(Exercise materials begins)

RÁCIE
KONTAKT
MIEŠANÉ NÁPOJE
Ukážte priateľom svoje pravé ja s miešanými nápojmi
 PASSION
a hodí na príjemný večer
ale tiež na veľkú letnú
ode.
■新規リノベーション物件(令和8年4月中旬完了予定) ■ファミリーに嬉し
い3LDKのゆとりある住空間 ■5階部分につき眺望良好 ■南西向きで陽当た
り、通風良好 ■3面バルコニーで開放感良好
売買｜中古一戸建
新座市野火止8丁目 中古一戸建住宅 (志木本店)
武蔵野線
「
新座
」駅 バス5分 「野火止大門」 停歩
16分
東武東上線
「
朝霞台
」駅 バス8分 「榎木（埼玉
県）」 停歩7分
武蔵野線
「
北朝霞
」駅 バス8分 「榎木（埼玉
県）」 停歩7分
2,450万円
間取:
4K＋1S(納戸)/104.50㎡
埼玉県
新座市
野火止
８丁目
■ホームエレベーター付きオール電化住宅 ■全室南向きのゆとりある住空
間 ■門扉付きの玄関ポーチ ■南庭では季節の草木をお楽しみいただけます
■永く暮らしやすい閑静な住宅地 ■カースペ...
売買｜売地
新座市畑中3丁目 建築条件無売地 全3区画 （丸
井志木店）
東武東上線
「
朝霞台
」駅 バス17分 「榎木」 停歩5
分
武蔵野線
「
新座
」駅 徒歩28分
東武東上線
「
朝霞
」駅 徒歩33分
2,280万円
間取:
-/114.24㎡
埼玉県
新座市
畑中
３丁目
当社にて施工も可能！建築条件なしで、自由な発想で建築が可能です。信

(Exercise materials ends)
(Exercise materials begins)

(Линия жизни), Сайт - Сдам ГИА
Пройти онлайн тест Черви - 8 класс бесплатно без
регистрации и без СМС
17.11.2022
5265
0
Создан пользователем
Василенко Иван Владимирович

(Exercise materials ends)

Please, from the material above, copy only the lines from the line with "り、通風良好 ■3面バルコニーで開放感良好" up to and including the line with "当社にて施工も可能！建築条件なしで、自由な発想で建築が可能です。信", exactly as written.

# [Solution to this problem]
り、通風良好 ■3面バルコニーで開放感良好
売買｜中古一戸建
新座市野火止8丁目 中古一戸建住宅 (志木本店)
武蔵野線
「
新座
」駅 バス5分 「野火止大門」 停歩
16分
東武東上線
「
朝霞台
」駅 バス8分 「榎木（埼玉
県）」 停歩7分
武蔵野線
「
北朝霞
」駅 バス8分 「榎木（埼玉
県）」 停歩7分
2,450万円
間取:
4K＋1S(納戸)/104.50㎡
埼玉県
新座市
野火止
８丁目
■ホームエレベーター付きオール電化住宅 ■全室南向きのゆとりある住空
間 ■門扉付きの玄関ポーチ ■南庭では季節の草木をお楽しみいただけます
■永く暮らしやすい閑静な住宅地 ■カースペ...
売買｜売地
新座市畑中3丁目 建築条件無売地 全3区画 （丸
井志木店）
東武東上線
「
朝霞台
」駅 バス17分 「榎木」 停歩5
分
武蔵野線
「
新座
」駅 徒歩28分
東武東上線
「
朝霞
」駅 徒歩33分
2,280万円
間取:
-/114.24㎡
埼玉県
新座市
畑中
３丁目
当社にて施工も可能！建築条件なしで、自由な発想で建築が可能です。信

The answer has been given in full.